Excerpted records —
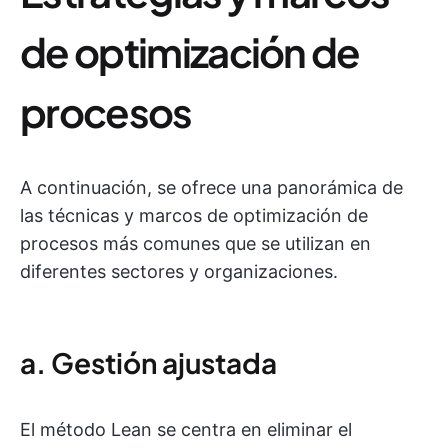
de optimización de
procesos
A continuación, se ofrece una panorámica de
las técnicas y marcos de optimización de
procesos más comunes que se utilizan en
diferentes sectores y organizaciones.
a. Gestión ajustada
El método Lean se centra en eliminar el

What is expected — A bare number is required: the count of lines above with the string "procesos".

Exercise output — 2